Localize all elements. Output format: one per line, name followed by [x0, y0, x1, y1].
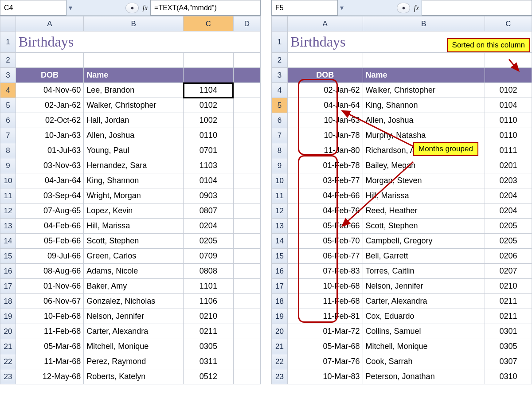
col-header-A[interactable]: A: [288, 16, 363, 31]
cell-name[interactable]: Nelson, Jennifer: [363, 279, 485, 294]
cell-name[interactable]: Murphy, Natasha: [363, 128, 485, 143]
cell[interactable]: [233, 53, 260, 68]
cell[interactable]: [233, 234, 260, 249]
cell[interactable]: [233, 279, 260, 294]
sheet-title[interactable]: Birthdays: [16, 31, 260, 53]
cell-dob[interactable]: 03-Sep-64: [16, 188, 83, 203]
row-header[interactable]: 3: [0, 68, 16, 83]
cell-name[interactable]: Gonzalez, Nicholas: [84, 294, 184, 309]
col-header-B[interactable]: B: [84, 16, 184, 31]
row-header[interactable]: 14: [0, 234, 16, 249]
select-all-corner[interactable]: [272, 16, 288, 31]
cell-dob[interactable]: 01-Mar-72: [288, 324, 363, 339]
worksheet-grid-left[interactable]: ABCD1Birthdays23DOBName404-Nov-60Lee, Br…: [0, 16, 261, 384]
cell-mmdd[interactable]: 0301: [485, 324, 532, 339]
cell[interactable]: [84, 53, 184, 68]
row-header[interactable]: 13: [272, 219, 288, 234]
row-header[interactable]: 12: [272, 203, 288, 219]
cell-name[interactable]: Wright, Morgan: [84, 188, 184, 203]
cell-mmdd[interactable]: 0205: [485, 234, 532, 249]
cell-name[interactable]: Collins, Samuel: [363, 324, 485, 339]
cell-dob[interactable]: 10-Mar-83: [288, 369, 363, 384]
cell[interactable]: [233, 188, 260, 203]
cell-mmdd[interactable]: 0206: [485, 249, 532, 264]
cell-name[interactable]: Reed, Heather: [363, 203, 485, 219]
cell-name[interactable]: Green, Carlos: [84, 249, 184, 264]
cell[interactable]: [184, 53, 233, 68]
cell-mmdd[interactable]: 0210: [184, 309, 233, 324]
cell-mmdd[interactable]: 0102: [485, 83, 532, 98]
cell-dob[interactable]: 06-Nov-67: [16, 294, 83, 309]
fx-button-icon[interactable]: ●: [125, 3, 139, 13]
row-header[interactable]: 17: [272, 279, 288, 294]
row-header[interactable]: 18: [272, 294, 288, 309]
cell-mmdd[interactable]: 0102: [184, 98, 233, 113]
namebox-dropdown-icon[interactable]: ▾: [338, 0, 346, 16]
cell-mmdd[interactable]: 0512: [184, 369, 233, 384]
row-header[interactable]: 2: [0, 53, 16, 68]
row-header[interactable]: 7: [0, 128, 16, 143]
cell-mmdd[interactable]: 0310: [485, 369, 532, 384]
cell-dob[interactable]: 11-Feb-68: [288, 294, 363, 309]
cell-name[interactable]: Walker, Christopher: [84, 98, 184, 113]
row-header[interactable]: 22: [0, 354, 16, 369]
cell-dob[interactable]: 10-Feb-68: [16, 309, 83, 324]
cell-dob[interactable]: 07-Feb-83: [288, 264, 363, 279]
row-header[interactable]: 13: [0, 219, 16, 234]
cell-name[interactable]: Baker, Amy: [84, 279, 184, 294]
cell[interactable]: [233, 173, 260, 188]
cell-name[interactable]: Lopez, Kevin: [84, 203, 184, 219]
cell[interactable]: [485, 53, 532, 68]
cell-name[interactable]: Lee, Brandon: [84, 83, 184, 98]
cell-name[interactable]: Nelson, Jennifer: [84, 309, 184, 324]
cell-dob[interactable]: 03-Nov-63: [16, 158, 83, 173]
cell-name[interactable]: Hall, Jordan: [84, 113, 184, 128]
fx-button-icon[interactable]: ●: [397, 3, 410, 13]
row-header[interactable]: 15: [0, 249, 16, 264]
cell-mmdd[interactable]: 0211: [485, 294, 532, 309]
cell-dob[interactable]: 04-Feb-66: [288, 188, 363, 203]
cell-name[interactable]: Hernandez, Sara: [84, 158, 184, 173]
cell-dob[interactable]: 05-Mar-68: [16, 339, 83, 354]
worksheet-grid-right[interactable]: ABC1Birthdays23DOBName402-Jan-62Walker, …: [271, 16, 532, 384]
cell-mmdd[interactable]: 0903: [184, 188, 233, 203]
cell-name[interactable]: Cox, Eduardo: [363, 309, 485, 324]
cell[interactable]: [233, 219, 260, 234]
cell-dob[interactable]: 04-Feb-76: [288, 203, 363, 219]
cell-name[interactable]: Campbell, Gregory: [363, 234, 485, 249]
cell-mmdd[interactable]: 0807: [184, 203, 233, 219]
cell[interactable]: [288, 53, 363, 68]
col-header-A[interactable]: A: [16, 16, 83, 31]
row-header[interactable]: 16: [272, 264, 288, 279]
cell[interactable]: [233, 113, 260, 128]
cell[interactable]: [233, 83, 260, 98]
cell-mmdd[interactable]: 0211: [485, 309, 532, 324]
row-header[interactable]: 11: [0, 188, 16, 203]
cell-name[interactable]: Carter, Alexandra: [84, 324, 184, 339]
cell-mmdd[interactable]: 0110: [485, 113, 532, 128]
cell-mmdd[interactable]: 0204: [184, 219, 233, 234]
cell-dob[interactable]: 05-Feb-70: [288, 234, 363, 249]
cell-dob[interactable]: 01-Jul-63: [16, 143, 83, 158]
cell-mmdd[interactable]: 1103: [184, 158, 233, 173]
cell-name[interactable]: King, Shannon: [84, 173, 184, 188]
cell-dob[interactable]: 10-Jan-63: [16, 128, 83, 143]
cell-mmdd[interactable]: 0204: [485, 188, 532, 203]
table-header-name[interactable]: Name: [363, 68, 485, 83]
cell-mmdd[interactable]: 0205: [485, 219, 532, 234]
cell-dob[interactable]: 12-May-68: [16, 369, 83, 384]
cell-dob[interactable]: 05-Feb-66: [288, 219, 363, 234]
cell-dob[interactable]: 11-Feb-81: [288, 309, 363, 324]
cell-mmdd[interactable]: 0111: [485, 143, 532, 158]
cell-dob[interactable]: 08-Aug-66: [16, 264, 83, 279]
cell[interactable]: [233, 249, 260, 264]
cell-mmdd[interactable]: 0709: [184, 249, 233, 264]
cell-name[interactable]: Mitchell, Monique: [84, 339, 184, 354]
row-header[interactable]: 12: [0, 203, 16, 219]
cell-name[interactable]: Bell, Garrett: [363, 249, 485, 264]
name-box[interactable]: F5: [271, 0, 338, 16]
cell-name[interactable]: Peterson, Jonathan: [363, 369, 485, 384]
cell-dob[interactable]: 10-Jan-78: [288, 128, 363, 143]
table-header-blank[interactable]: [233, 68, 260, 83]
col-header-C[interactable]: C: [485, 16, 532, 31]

• Task requirements
Give the listing above again in its entirety, exactly as written and free of images.

• Response area
Localize all elements. Output format: one per line, name followed by [x0, y0, x1, y1].
col-header-A[interactable]: A: [288, 16, 363, 31]
cell-name[interactable]: Nelson, Jennifer: [363, 279, 485, 294]
cell-name[interactable]: Murphy, Natasha: [363, 128, 485, 143]
cell[interactable]: [233, 53, 260, 68]
cell[interactable]: [233, 234, 260, 249]
cell[interactable]: [233, 279, 260, 294]
sheet-title[interactable]: Birthdays: [16, 31, 260, 53]
cell-dob[interactable]: 03-Sep-64: [16, 188, 83, 203]
row-header[interactable]: 3: [0, 68, 16, 83]
cell-name[interactable]: Gonzalez, Nicholas: [84, 294, 184, 309]
col-header-B[interactable]: B: [84, 16, 184, 31]
row-header[interactable]: 14: [0, 234, 16, 249]
select-all-corner[interactable]: [272, 16, 288, 31]
cell-dob[interactable]: 01-Mar-72: [288, 324, 363, 339]
worksheet-grid-left[interactable]: ABCD1Birthdays23DOBName404-Nov-60Lee, Br…: [0, 16, 261, 384]
cell-mmdd[interactable]: 0301: [485, 324, 532, 339]
cell[interactable]: [84, 53, 184, 68]
row-header[interactable]: 13: [272, 219, 288, 234]
row-header[interactable]: 12: [272, 203, 288, 219]
cell-name[interactable]: Wright, Morgan: [84, 188, 184, 203]
cell-mmdd[interactable]: 0205: [485, 234, 532, 249]
cell-name[interactable]: Collins, Samuel: [363, 324, 485, 339]
cell-dob[interactable]: 10-Mar-83: [288, 369, 363, 384]
cell[interactable]: [233, 188, 260, 203]
cell-mmdd[interactable]: 0206: [485, 249, 532, 264]
cell-name[interactable]: Reed, Heather: [363, 203, 485, 219]
cell-name[interactable]: Green, Carlos: [84, 249, 184, 264]
cell[interactable]: [184, 53, 233, 68]
cell-mmdd[interactable]: 0210: [184, 309, 233, 324]
cell-mmdd[interactable]: 0102: [485, 83, 532, 98]
cell-dob[interactable]: 06-Nov-67: [16, 294, 83, 309]
fx-button-icon[interactable]: ●: [125, 3, 139, 13]
row-header[interactable]: 17: [272, 279, 288, 294]
row-header[interactable]: 18: [272, 294, 288, 309]
cell-mmdd[interactable]: 0102: [184, 98, 233, 113]
namebox-dropdown-icon[interactable]: ▾: [338, 0, 346, 16]
cell-mmdd[interactable]: 0512: [184, 369, 233, 384]
row-header[interactable]: 2: [0, 53, 16, 68]
row-header[interactable]: 7: [0, 128, 16, 143]
cell-mmdd[interactable]: 0310: [485, 369, 532, 384]
cell-dob[interactable]: 11-Feb-68: [288, 294, 363, 309]
cell-name[interactable]: Walker, Christopher: [84, 98, 184, 113]
row-header[interactable]: 22: [0, 354, 16, 369]
cell-dob[interactable]: 10-Feb-68: [16, 309, 83, 324]
cell-dob[interactable]: 07-Feb-83: [288, 264, 363, 279]
row-header[interactable]: 13: [0, 219, 16, 234]
cell-name[interactable]: Baker, Amy: [84, 279, 184, 294]
cell[interactable]: [233, 173, 260, 188]
cell-name[interactable]: Lopez, Kevin: [84, 203, 184, 219]
cell[interactable]: [485, 53, 532, 68]
cell-name[interactable]: Lee, Brandon: [84, 83, 184, 98]
cell-name[interactable]: Nelson, Jennifer: [84, 309, 184, 324]
cell-dob[interactable]: 03-Nov-63: [16, 158, 83, 173]
cell-name[interactable]: Hall, Jordan: [84, 113, 184, 128]
fx-button-icon[interactable]: ●: [397, 3, 410, 13]
row-header[interactable]: 15: [0, 249, 16, 264]
cell-mmdd[interactable]: 0211: [485, 294, 532, 309]
cell-dob[interactable]: 04-Feb-66: [288, 188, 363, 203]
cell-name[interactable]: Hernandez, Sara: [84, 158, 184, 173]
cell-dob[interactable]: 05-Mar-68: [16, 339, 83, 354]
worksheet-grid-right[interactable]: ABC1Birthdays23DOBName402-Jan-62Walker, …: [271, 16, 532, 384]
cell-mmdd[interactable]: 0903: [184, 188, 233, 203]
cell-name[interactable]: Cox, Eduardo: [363, 309, 485, 324]
cell[interactable]: [233, 219, 260, 234]
cell-dob[interactable]: 04-Feb-76: [288, 203, 363, 219]
cell-name[interactable]: Campbell, Gregory: [363, 234, 485, 249]
cell-mmdd[interactable]: 0807: [184, 203, 233, 219]
cell[interactable]: [288, 53, 363, 68]
col-header-A[interactable]: A: [16, 16, 83, 31]
row-header[interactable]: 16: [272, 264, 288, 279]
cell[interactable]: [233, 113, 260, 128]
cell[interactable]: [233, 83, 260, 98]
cell-mmdd[interactable]: 0211: [485, 309, 532, 324]
row-header[interactable]: 11: [0, 188, 16, 203]
cell-name[interactable]: Carter, Alexandra: [84, 324, 184, 339]
cell-mmdd[interactable]: 0110: [485, 113, 532, 128]
cell-mmdd[interactable]: 0204: [184, 219, 233, 234]
cell-dob[interactable]: 05-Feb-70: [288, 234, 363, 249]
cell-dob[interactable]: 01-Jul-63: [16, 143, 83, 158]
cell-mmdd[interactable]: 1103: [184, 158, 233, 173]
cell-name[interactable]: King, Shannon: [84, 173, 184, 188]
cell-dob[interactable]: 10-Jan-63: [16, 128, 83, 143]
cell-mmdd[interactable]: 0204: [485, 188, 532, 203]
table-header-name[interactable]: Name: [363, 68, 485, 83]
cell-mmdd[interactable]: 0205: [485, 219, 532, 234]
cell-dob[interactable]: 12-May-68: [16, 369, 83, 384]
cell-dob[interactable]: 05-Feb-66: [288, 219, 363, 234]
cell-dob[interactable]: 11-Feb-81: [288, 309, 363, 324]
cell-mmdd[interactable]: 0111: [485, 143, 532, 158]
cell-dob[interactable]: 08-Aug-66: [16, 264, 83, 279]
cell[interactable]: [233, 249, 260, 264]
cell-mmdd[interactable]: 0709: [184, 249, 233, 264]
cell-name[interactable]: Mitchell, Monique: [84, 339, 184, 354]
row-header[interactable]: 12: [0, 203, 16, 219]
cell-name[interactable]: Bell, Garrett: [363, 249, 485, 264]
name-box[interactable]: F5: [271, 0, 338, 16]
cell-name[interactable]: Peterson, Jonathan: [363, 369, 485, 384]
cell-dob[interactable]: 10-Jan-78: [288, 128, 363, 143]
table-header-blank[interactable]: [233, 68, 260, 83]
col-header-C[interactable]: C: [485, 16, 532, 31]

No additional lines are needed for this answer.